This event landed during a year in which Meta paid more than four million dollars to security researchers for valid bug reports across WhatsApp, Facebook, Instagram and its other platforms. The company processed about thirteen thousand submissions and accepted around eight hundred. Meta highlighted two issues in particular. One stemmed from the Vienna enumeration work. The other came from an internal analyst using a specialized proxy tool to examine WhatsApp’s network protocol. That review uncovered an incomplete validation problem in older client versions that could have triggered content retrieval from arbitrary URLs on a recipient’s device. Meta patched it before any harmful use surfaced.

The company also released a patch to address a separate high severity vulnerability, tracked as CVE 2025 59489, that affected Quest devices through Unity based applications. That flaw came from a different researcher and involved operating system level behavior rather than messaging.

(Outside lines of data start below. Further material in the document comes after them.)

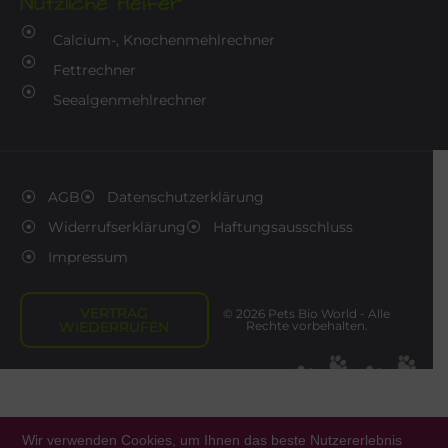
Nützliche Helfer
Calcium-, Knochenmehlrechner
Fettrechner
Seealgenmehlrechner
AGB
Datenschutzerklärung
Widerrufserklärung
Haftungsausschluss
Impressum
VERTRAG
© 2026 Pets Bio World - Alle
WIEDERRUFEN
Rechte vorbehalten.
Wir verwenden Cookies, um Ihnen das beste Nutzererlebnis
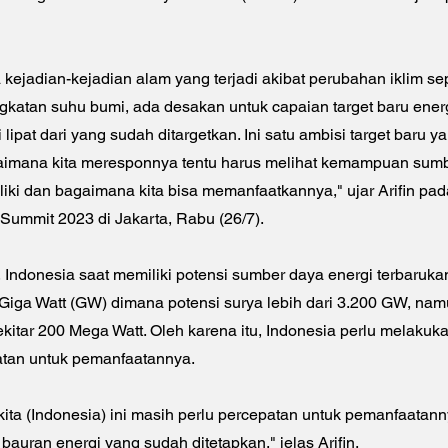
 kejadian-kejadian alam yang terjadi akibat perubahan iklim se
ngkatan suhu bumi, ada desakan untuk capaian target baru ener
 lipat dari yang sudah ditargetkan. Ini satu ambisi target baru y
aimana kita meresponnya tentu harus melihat kemampuan sum
liki dan bagaimana kita bisa memanfaatkannya," ujar Arifin pa
 Summit 2023 di Jakarta, Rabu (26/7).
, Indonesia saat memiliki potensi sumber daya energi terbaruka
0 Giga Watt (GW) dimana potensi surya lebih dari 3.200 GW, n
ekitar 200 Mega Watt. Oleh karena itu, Indonesia perlu melakuk
atan untuk pemanfaatannya.
 kita (Indonesia) ini masih perlu percepatan untuk pemanfaatan
bauran energi yang sudah ditetapkan," jelas Arifin.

Meta has started distributing the WhatsApp Research Proxy to select long term contributors who focus on protocol level issues. The goal is to support deeper analysis and lower the barrier for academic teams that want to study the platform. Meta said it plans to expand access later.

The enumeration study follows earlier work from the same research group. They previously examined how delivery receipts can be triggered in ways that reveal activity patterns, device switches and session counts. Their combined findings show how small fragments of metadata can be stitched together into meaningful profiles.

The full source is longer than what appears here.